PROBLEM STATEMENT: Any pictures in the records below must be left out when you repeat the lines from the line containing "consciousness and personal identity" through the line containing "You Can Trust" exactly.

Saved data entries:
---
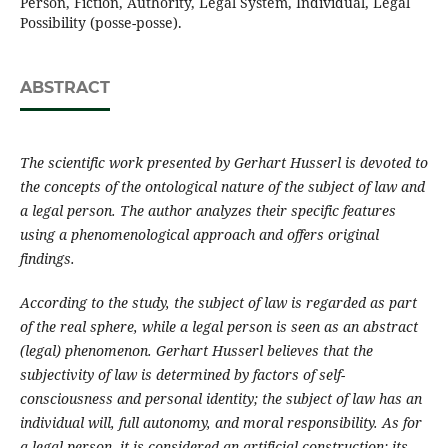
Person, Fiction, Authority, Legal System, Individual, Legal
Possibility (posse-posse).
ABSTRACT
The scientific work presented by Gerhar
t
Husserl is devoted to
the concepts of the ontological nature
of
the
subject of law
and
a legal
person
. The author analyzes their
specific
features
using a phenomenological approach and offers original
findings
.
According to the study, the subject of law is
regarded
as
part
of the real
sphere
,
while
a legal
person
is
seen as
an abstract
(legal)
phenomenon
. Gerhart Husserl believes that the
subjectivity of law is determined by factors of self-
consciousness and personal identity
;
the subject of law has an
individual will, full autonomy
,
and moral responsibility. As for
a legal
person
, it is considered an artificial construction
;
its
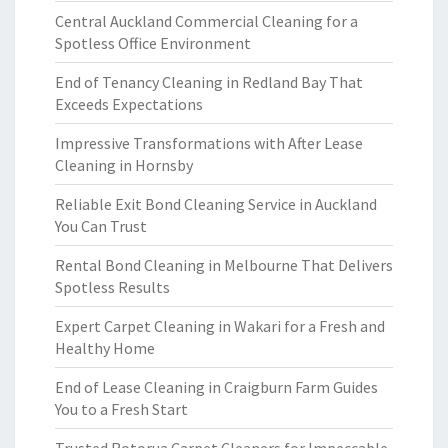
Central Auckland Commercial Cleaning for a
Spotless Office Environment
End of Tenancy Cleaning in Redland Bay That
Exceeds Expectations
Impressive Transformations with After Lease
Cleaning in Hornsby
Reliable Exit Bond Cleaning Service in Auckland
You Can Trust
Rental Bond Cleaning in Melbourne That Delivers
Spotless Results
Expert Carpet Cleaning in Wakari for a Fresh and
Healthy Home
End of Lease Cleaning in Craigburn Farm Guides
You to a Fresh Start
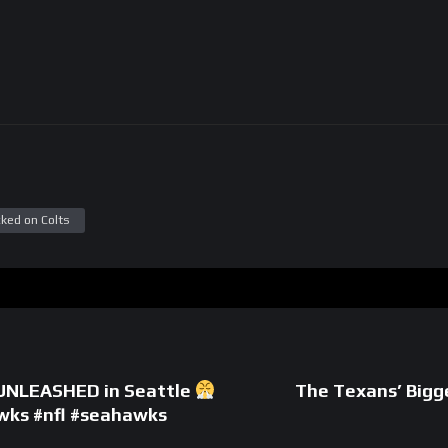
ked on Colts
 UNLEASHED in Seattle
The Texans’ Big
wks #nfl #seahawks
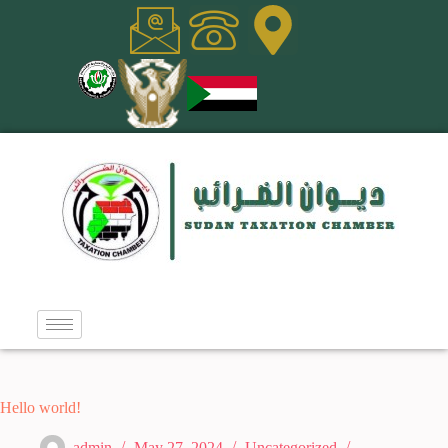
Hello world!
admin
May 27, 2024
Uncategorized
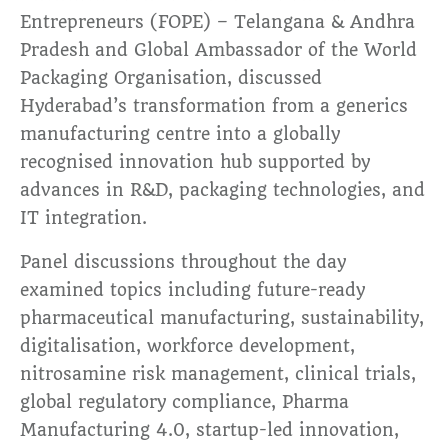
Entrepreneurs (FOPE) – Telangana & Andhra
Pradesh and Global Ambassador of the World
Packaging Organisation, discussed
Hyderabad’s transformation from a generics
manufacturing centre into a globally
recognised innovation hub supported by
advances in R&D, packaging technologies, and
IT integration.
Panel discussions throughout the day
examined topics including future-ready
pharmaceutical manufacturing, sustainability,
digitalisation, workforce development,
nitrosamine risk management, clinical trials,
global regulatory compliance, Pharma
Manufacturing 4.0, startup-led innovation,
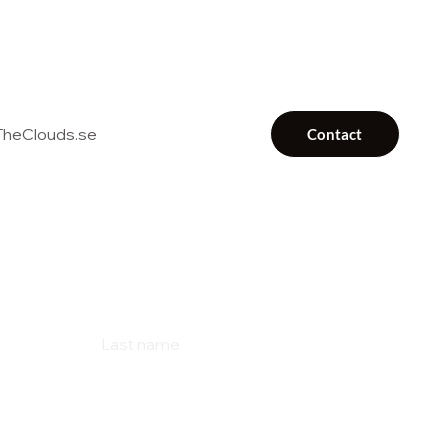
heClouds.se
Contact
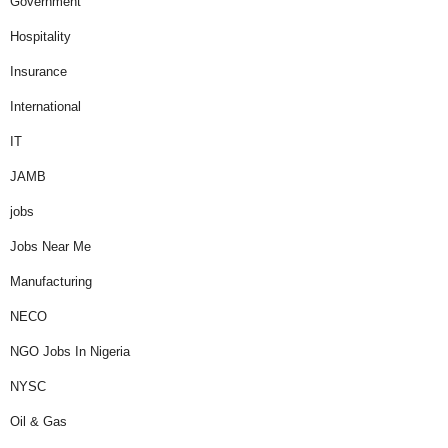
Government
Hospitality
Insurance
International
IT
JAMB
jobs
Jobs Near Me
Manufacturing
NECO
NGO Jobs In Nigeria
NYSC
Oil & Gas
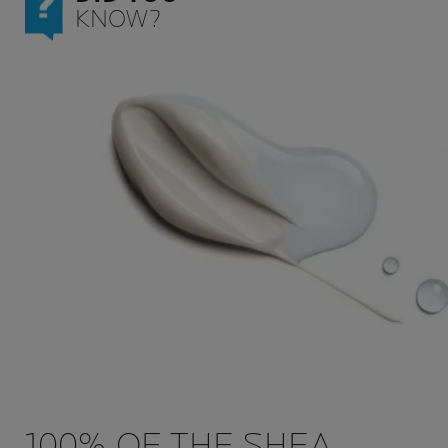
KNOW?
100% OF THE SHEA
---
WRITTEN SOLUTION:
consciousness and personal identity
;
the subject of law has an
individual will, full autonomy
,
and moral responsibility. As for
a legal
person
, it is considered an artificial construction
;
its
Central Auckland Commercial Cleaning for a
Spotless Office Environment
End of Tenancy Cleaning in Redland Bay That
Exceeds Expectations
Impressive Transformations with After Lease
Cleaning in Hornsby
Reliable Exit Bond Cleaning Service in Auckland
You Can Trust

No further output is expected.